Before being used in a final product, or sent to an end user, the chip must be tested to ensure product reliability. Such testing may be performed on the chip before or after wirebonding, depending upon the design of the bond pad. A probing device is used to measure open or closed electrical systems. During probing a probe tip contacts a surface of the bond pad to measure electrical conduction. There is often a layer of oxide, or “skin”, on the surface of the bond pad that was created during formation of the bond pad. Therefore, sufficient down force is required when contacting the bond pad surface with the probe tip to penetrate the skin. Otherwise, erroneous readings may be produced, resulting in the discarding of functioning chips. Due to the downward force of the probe tip some of the bond pad material is removed during probing. As a result, the amount of bond pad material available for wirebonding is also reduced. Also, due to the uneven topography on the surface of the bond pad, the probe tip often gouges the bond pad material, leaving a pile up of bond pad material on the surface of the bond pad, and on the probe tip itself. The pile up of bond pad material on the surface of the bond pad may result in Kirkendal Voiding, wherein voids within the interconnection are produced during wirebonding as the excess bond pad material in the pile up is consumed by the wirebond ball. The excess bond pad material on the probe tip must also be cleaned frequently causing production delays.

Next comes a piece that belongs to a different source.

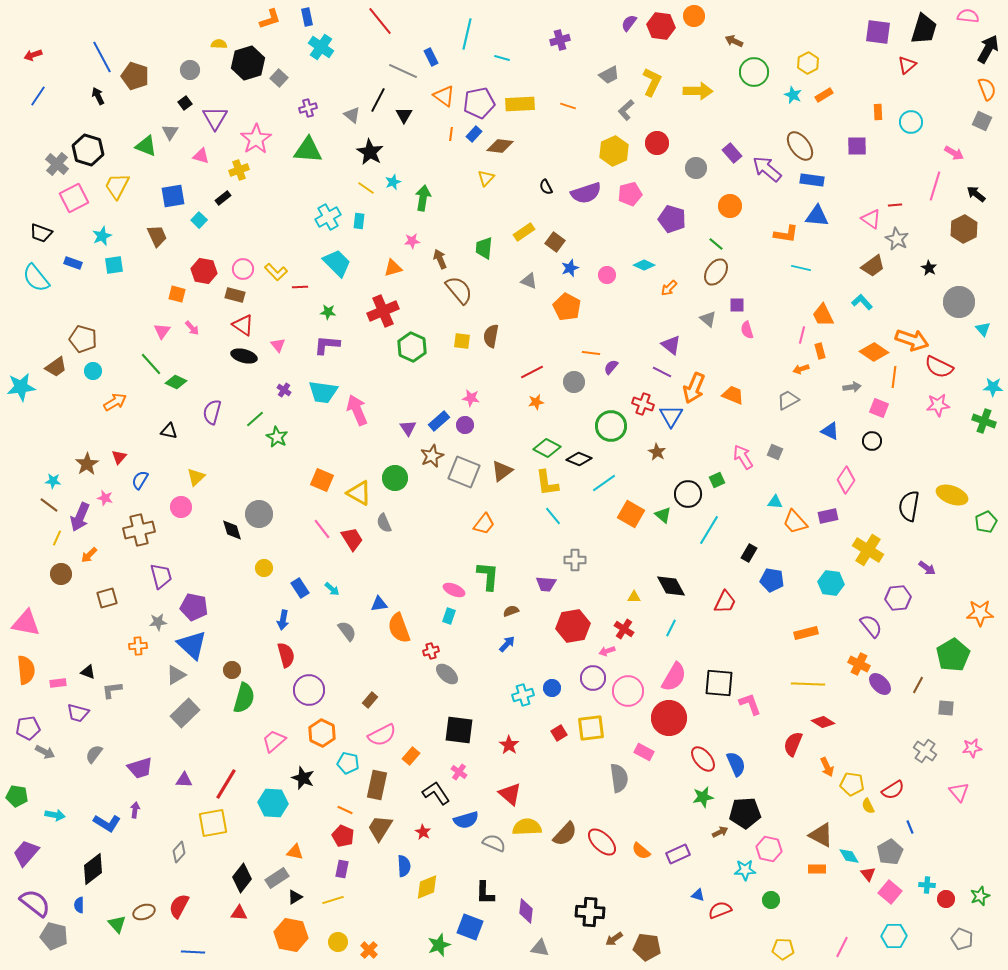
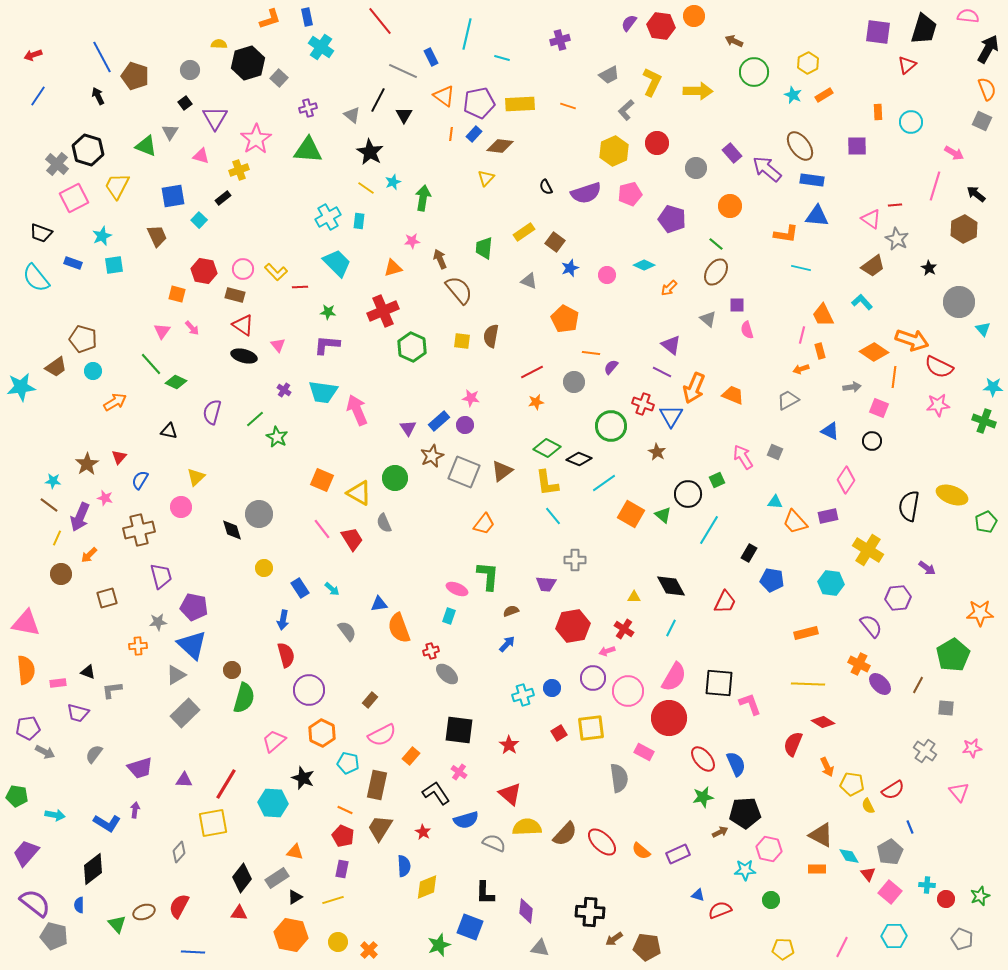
orange pentagon at (567, 307): moved 2 px left, 12 px down
pink ellipse at (454, 590): moved 3 px right, 1 px up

By minimizing the amount of bond pad material, the above-stated problems are reduced. There is, therefore, a process window for bond pad thickness that minimizes the amount of bond pad removal and pile up. For example, an optimal process window for thickness of the bond pad may be 300–800 nm, e.g., 400 nm, for tight pitch wirebond products, e.g., a pitch of less than 65 nm, pitch referring to the width of the bond pad and the spacing between bond pads.
However, after the wirebond interconnection is formed some of the interconnections must withstand at least two mechanical tests, namely, a stud pull test and a ball shear test, to qualify the interconnection formation process for further use. The resistance of the interconnection to mechanical failure depends upon the pad thickness. In particular, the interconnection typically performs better during these tests as the amount of bond pad material is increased. Therefore, the process window for bond pad thickness during wirebond mechanical testing may be 800–1500 nm, e.g., 1000 nm, for a tight pitch wirebond product.
Clearly, there is a problem in forming a bond pad having sufficient bond pad material to pass the mechanical tests performed on the wirebond interconnection, and at the same time minimize the amount of bond pad material to reduce the removal and pile up of bond pad material during probing.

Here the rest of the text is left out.